Hello all. I recently found a quart size bottle amber in color with the words "EASY MONDAY" at the top on both sides. I can't seem to find what it is. Anyody know? Most of the bottles I hae been finding in this area are from the late 40's to the 70's. Thanks in advance.


----------



## logueb (Aug 18, 2008)

Welcome EastNC.  That would be quart bleach bottle.  Monday was usually a wash day for many parts of the country. Therefore, the bleach made for an "Easy Monday".    Hope this helps.


----------



## East NC (Aug 18, 2008)

Thanks for the response logueb.

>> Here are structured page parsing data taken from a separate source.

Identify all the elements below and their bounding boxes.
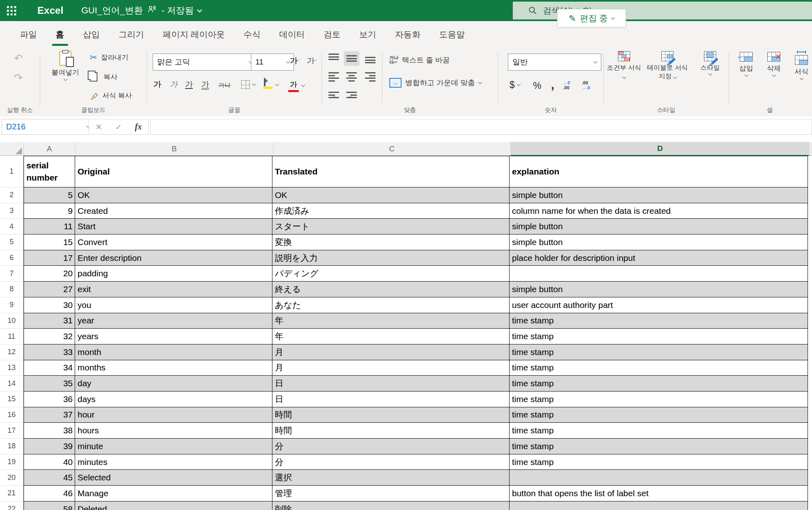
align-right-button[interactable] xyxy=(365,72,376,82)
increase-indent-button[interactable]: → xyxy=(346,92,357,98)
cell-extra[interactable] xyxy=(808,376,812,392)
cell-extra[interactable] xyxy=(808,219,812,235)
merge-center-button[interactable]: ↔ 병합하고 가운데 맞춤 xyxy=(389,78,482,88)
row-number[interactable]: 4 xyxy=(0,219,24,235)
cell-translated[interactable]: 日 xyxy=(272,376,510,392)
cell-translated[interactable]: 月 xyxy=(272,344,510,360)
cell-translated[interactable]: 管理 xyxy=(272,486,510,501)
row-number[interactable]: 14 xyxy=(0,376,24,392)
strikethrough-button[interactable]: 가나 xyxy=(218,82,231,88)
file-name[interactable]: GUI_언어_변환 xyxy=(81,4,143,17)
cell-serial-number[interactable]: 36 xyxy=(24,392,75,407)
column-header-a[interactable]: A xyxy=(24,142,76,156)
cell-original[interactable]: years xyxy=(75,329,272,344)
row-number[interactable]: 3 xyxy=(0,203,24,219)
cell-serial-number[interactable]: 9 xyxy=(24,203,75,219)
saved-status[interactable]: - 저장됨 xyxy=(162,4,194,17)
cell-translated[interactable]: 時間 xyxy=(272,407,510,423)
cell-serial-number[interactable]: 17 xyxy=(24,250,75,266)
align-left-button[interactable] xyxy=(328,72,339,82)
cell-extra[interactable] xyxy=(808,423,812,439)
cell-explanation[interactable] xyxy=(510,470,808,486)
cell-explanation[interactable]: time stamp xyxy=(510,439,808,454)
cell-explanation[interactable] xyxy=(510,501,808,510)
row-number[interactable]: 15 xyxy=(0,392,24,407)
redo-button[interactable]: ↷ xyxy=(14,72,23,83)
cell-explanation[interactable]: simple button xyxy=(510,282,808,297)
cell-explanation[interactable]: time stamp xyxy=(510,407,808,423)
format-as-table-button[interactable]: 테이블로 서식 지정 xyxy=(644,51,691,80)
cell-translated[interactable]: 削除 xyxy=(272,501,510,510)
align-top-button[interactable] xyxy=(328,54,339,63)
cell-extra[interactable] xyxy=(808,266,812,282)
cell-explanation[interactable]: time stamp xyxy=(510,454,808,470)
delete-cells-button[interactable]: ✕ 삭제 xyxy=(762,52,786,76)
cell-serial-number[interactable]: 31 xyxy=(24,313,75,329)
cell-original[interactable]: year xyxy=(75,313,272,329)
wrap-text-button[interactable]: 가나 다↵ 텍스트 줄 바꿈 xyxy=(389,55,450,65)
cell-explanation[interactable]: column name for when the data is created xyxy=(510,203,808,219)
cell-serial-number[interactable]: 39 xyxy=(24,439,75,454)
cell-original[interactable]: minutes xyxy=(75,454,272,470)
currency-format-button[interactable]: $ xyxy=(510,80,520,90)
name-box[interactable]: D216 xyxy=(2,119,94,135)
cell-serial-number[interactable]: 11 xyxy=(24,219,75,235)
cell-translated[interactable]: 終える xyxy=(272,282,510,297)
cell-original[interactable]: hours xyxy=(75,423,272,439)
italic-button[interactable]: 가 xyxy=(170,80,177,88)
row-number[interactable]: 12 xyxy=(0,344,24,360)
column-header-b[interactable]: B xyxy=(76,142,273,156)
cell-translated[interactable]: 説明を入力 xyxy=(272,250,510,266)
cell-explanation[interactable]: time stamp xyxy=(510,360,808,376)
borders-button[interactable] xyxy=(241,80,255,89)
tab-4[interactable]: 페이지 레이아웃 xyxy=(153,21,234,48)
cell-explanation[interactable]: button that opens the list of label set xyxy=(510,486,808,501)
align-center-button[interactable] xyxy=(346,72,357,82)
number-format-dropdown[interactable]: 일반 xyxy=(508,54,601,71)
row-number[interactable]: 18 xyxy=(0,439,24,454)
cell-serial-number[interactable]: 33 xyxy=(24,344,75,360)
row-number[interactable]: 20 xyxy=(0,470,24,486)
cell-serial-number[interactable]: 32 xyxy=(24,329,75,344)
row-number[interactable]: 8 xyxy=(0,282,24,297)
cell-explanation[interactable]: time stamp xyxy=(510,329,808,344)
row-number[interactable]: 5 xyxy=(0,235,24,250)
cell-original[interactable]: you xyxy=(75,297,272,313)
cell-explanation[interactable]: simple button xyxy=(510,219,808,235)
cell-original[interactable]: day xyxy=(75,376,272,392)
double-underline-button[interactable]: 가 xyxy=(201,80,209,90)
decrease-indent-button[interactable]: ← xyxy=(328,92,339,98)
confirm-entry-button[interactable]: ✓ xyxy=(115,122,122,132)
font-color-button[interactable]: 가 xyxy=(288,80,304,92)
row-number[interactable]: 10 xyxy=(0,313,24,329)
chevron-down-icon[interactable] xyxy=(197,7,202,13)
row-number[interactable]: 7 xyxy=(0,266,24,282)
editing-mode-button[interactable]: ✎ 편집 중 xyxy=(557,9,626,28)
cell-extra[interactable] xyxy=(808,486,812,501)
cell-serial-number[interactable]: 35 xyxy=(24,376,75,392)
row-number[interactable]: 1 xyxy=(0,156,24,187)
app-launcher-icon[interactable] xyxy=(7,6,16,15)
cell-extra[interactable] xyxy=(808,250,812,266)
cell-original[interactable]: padding xyxy=(75,266,272,282)
cell-serial-number[interactable]: 30 xyxy=(24,297,75,313)
cell-serial-number[interactable]: 46 xyxy=(24,486,75,501)
cell-original[interactable]: Created xyxy=(75,203,272,219)
cell-extra[interactable] xyxy=(808,439,812,454)
increase-decimal-button[interactable]: ←0.00 xyxy=(563,80,570,90)
conditional-formatting-button[interactable]: 조건부 서식 xyxy=(605,51,643,80)
cell-translated[interactable]: 選択 xyxy=(272,470,510,486)
cell-serial-number[interactable]: 5 xyxy=(24,187,75,203)
cell-original[interactable]: Start xyxy=(75,219,272,235)
insert-cells-button[interactable]: ← 삽입 xyxy=(734,52,758,76)
row-number[interactable]: 11 xyxy=(0,329,24,344)
cell-extra[interactable] xyxy=(808,187,812,203)
cell-translated[interactable]: 時間 xyxy=(272,423,510,439)
cell-explanation[interactable]: time stamp xyxy=(510,344,808,360)
header-translated[interactable]: Translated xyxy=(272,156,510,187)
cell-translated[interactable]: 変換 xyxy=(272,235,510,250)
cell-explanation[interactable]: place holder for description input xyxy=(510,250,808,266)
cell-translated[interactable]: 作成済み xyxy=(272,203,510,219)
tab-6[interactable]: 데이터 xyxy=(270,21,314,48)
shrink-font-button[interactable]: 가ˇ xyxy=(307,57,317,65)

Great forum here with lots of info.


----------



## GuntherHess (Aug 18, 2008)

I was thinking it was a liquor to get over the weekend binge[][]


----------



## EAM (Nov 9, 2010)

Hello:  Today is November 9th, 2010, I have read your inquiry as to the bottle reading Easy Monday (your inquiry of 2008):

 This is the actual identity of the bottle you located:  Easy Monday was a starch product used for laundry, the manufacturing facility was located in Lima, Ohio; the person who owned the product was Mr. Paul Glass (now deceased for about 15 years); I know this due to the fact that I knew him and his wife Leah Glass(now deceased), since I was once married to their niece.

 This is the real story!!


----------



## blobbottlebob (Nov 9, 2010)

Welcome EAM,
 Looks like those guys were pretty close in guessing that it was a laundry related product. Do you know if the product is still available?


----------



## surfaceone (Nov 10, 2010)

"BLUE MAGIC FILES FOR STOCK OFFERING. Blue Magic Co. of Ohio, Inc., 901 Florence Ave., Lima, OhiO, filed a registration statement (File 2-20582) with the SEC on July 16th seeking registration of 100,000 shares of common stock, to be offered for public sale at $4 per share. The offering will be made through underwriters headed by Hallowell, Sulzberger, Jenks, Kirkland & Co., Philadelphia National Bank Bldg., Philadelphia, which will receive a 36Â¢ per share commission and $10,000 for expenses. A $5,000 finder's fee is payable by the company to Max Levy.
 The company is engaged principally in the manufacture and sale of liquid starch, a fabric softener (rinse), and spray starch for household use under the trade name "Easy Monday" in certain midwestern states.
 Of the net proceeds from the stock sale, $120,000 will be used to purchase machinery and equipment to manu- facture additional household products such as a liquid dishwashing detergent, and the balance to purchase the company's present plant from its president, to construct additional manufacturing, warehousing and office facilities, and for working capital. The company has outstanding 125,000 shares of common stock, of which Paul H. Glass, preSident, Leah H. Glass, his wife and secretary-treasurer of the company, Andrew Cohn, vice- president, and Eunice Cohn, his wife, own 251.each. Book value of stock now outstanding is $2.03 per share." From 1962.


----------